Tuesday, May 29, 2012

Week 2 begins

Bold incised sherd dating to the mission period.
Summer weather is definitely here, with 96 degree temperatures by early afternoon and sporadic thunder showers in the later afternoon and evening.  Despite the heat, our crew continues to make great progress in all our excavation units.  All units are either rapidly approaching or already within mission-period deposits, and Spanish and Apalachee artifacts are becoming more frequent, including several types of Spanish majolica, lead shot, seed beads, and Native American pottery such as the incised sherd shown above.
Bobby Bernal and Kendall Burns photo-clean a 2x2 m unit.

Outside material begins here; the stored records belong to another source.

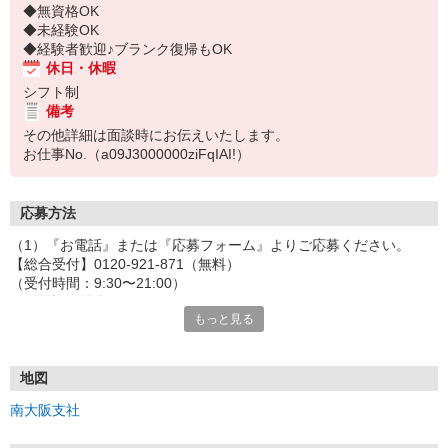
◆無資格OK
◆未経験OK
◆経験者歓迎♪ブランク復帰もOK
休日・休暇
シフト制
備考
その他詳細は面談時にお伝えいたします。
お仕事No.（a09J3000000ziFqIAI!）
応募方法
（1）『お電話』または『応募フォーム』よりご応募ください。
【総合受付】0120-921-871（無料）
（受付時間：9:30〜21:00）
〈お電話の場合〉
もっと見る
「e-aidemを見て」とお伝えいただけるとスムーズです。
〈応募フォームからご応募の場合〉
当社担当者から連絡させていただきます。
◎応募フォームからのご応募は24時間受付中です！
地図
↓
南大阪支社
（2）面談・登録の実施
お電話でのカンタン登録面談や来社登録面談を実施しております。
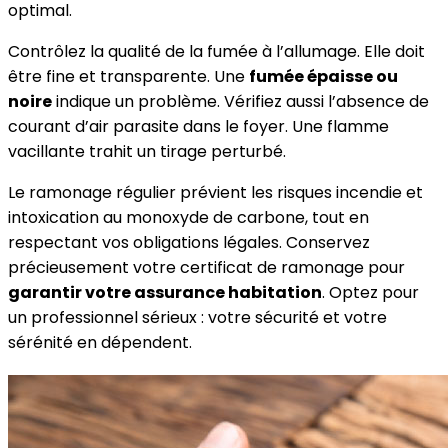
optimal.
Contrôlez la qualité de la fumée à l’allumage. Elle doit
être fine et transparente. Une
fumée épaisse ou
noire
indique un problème. Vérifiez aussi l’absence de
courant d’air parasite dans le foyer. Une flamme
vacillante trahit un tirage perturbé.
Le ramonage régulier prévient les risques incendie et
intoxication au monoxyde de carbone, tout en
respectant vos obligations légales. Conservez
précieusement votre certificat de ramonage pour
garantir votre assurance habitation
. Optez pour
un professionnel sérieux : votre sécurité et votre
sérénité en dépendent.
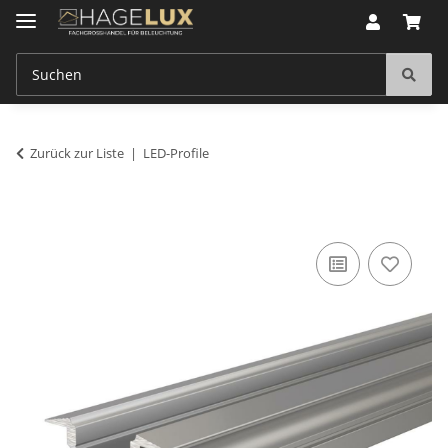
Zurück zur Liste
LED-Profile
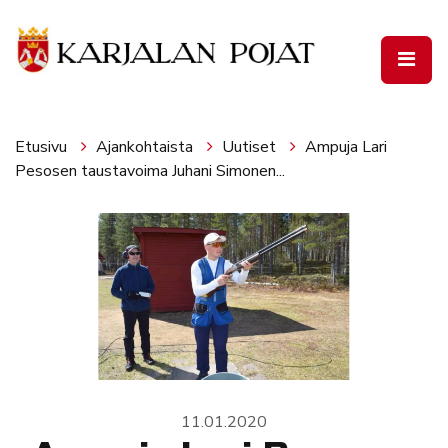
Siirry pääsisältöön
Etusivu
Ajankohtaista
Uutiset
Ampuja Lari
Pesosen taustavoima Juhani Simonen...
11.01.2020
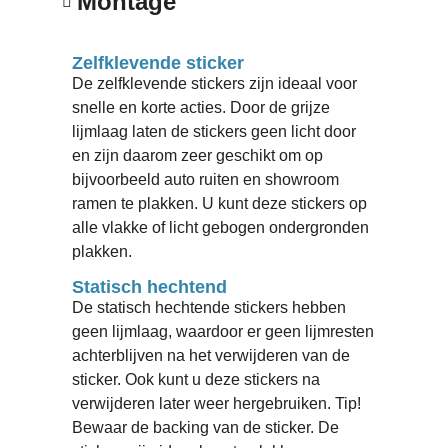
Montage
Zelfklevende sticker
De zelfklevende stickers zijn ideaal voor
snelle en korte acties. Door de grijze
lijmlaag laten de stickers geen licht door
en zijn daarom zeer geschikt om op
bijvoorbeeld auto ruiten en showroom
ramen te plakken. U kunt deze stickers op
alle vlakke of licht gebogen ondergronden
plakken.
Statisch hechtend
De statisch hechtende stickers hebben
geen lijmlaag, waardoor er geen lijmresten
achterblijven na het verwijderen van de
sticker. Ook kunt u deze stickers na
verwijderen later weer hergebruiken. Tip!
Bewaar de backing van de sticker. De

Photo showing distribution of yellow and gray clay cap layers.
Our first 50x50 cm shovel test was completed today, and several of our larger units were brought down to the bases of arbitrary 10 cm excavation levels and mapped after careful photo-cleaning (shown above).  Once unit floors had been scraped level and photographed (shown to right), measured plan view maps were drawn in order to record the exact location of each soil color variation, in many cases corresponding to cultural features such as wall trenches or pits that will become more clear deeper in the units.  While painstaking, this level of detail in archaeological excavation is absolutely essential in squeezing every possible bit of information from the pristine deposits at the site.

More action shots of the crew are below.

Bobby Bernal and Kendall Burns mapping the unit floor.

Michelle Pigott examining a find while troweling.

Wesley Garrett and Katie Brewer mapping another unit.